• PROBLEM DETAILS:
If a line below falls between the line with "Ракетный щит и меч Украины: ставка" and the line with "3-5 Werktage", or is one of those two, output it exactly; output nothing else and no pictures.

• MATERIAL PROVIDED:
- Opening Delimiter -

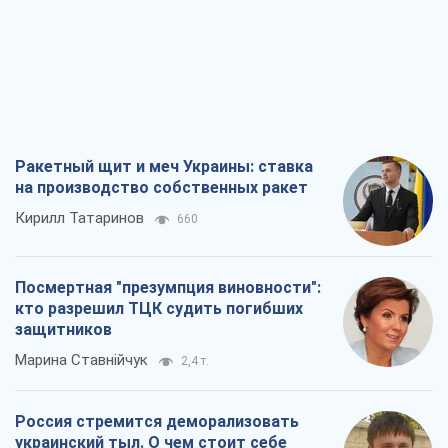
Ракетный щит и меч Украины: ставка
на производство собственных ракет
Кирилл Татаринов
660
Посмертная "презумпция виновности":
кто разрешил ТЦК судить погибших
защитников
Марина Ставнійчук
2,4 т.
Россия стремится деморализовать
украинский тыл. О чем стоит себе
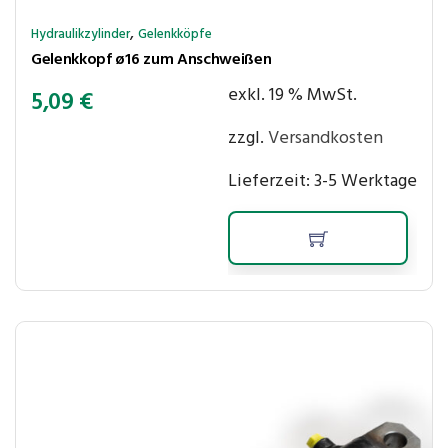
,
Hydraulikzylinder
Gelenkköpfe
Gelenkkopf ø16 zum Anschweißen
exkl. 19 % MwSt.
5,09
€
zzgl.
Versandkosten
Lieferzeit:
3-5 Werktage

- Closing Delimiter -
- Opening Delimiter -

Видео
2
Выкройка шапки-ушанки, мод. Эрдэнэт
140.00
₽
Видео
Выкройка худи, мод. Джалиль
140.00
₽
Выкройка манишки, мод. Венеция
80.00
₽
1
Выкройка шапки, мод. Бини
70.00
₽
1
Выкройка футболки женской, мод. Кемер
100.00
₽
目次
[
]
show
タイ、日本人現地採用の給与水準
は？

- Closing Delimiter -

• RESPONSE BELOW:
Ракетный щит и меч Украины: ставка
на производство собственных ракет
Кирилл Татаринов
660
Посмертная "презумпция виновности":
кто разрешил ТЦК судить погибших
защитников
Марина Ставнійчук
2,4 т.
Россия стремится деморализовать
украинский тыл. О чем стоит себе
,
Hydraulikzylinder
Gelenkköpfe
Gelenkkopf ø16 zum Anschweißen
exkl. 19 % MwSt.
5,09
€
zzgl.
Versandkosten
Lieferzeit:
3-5 Werktage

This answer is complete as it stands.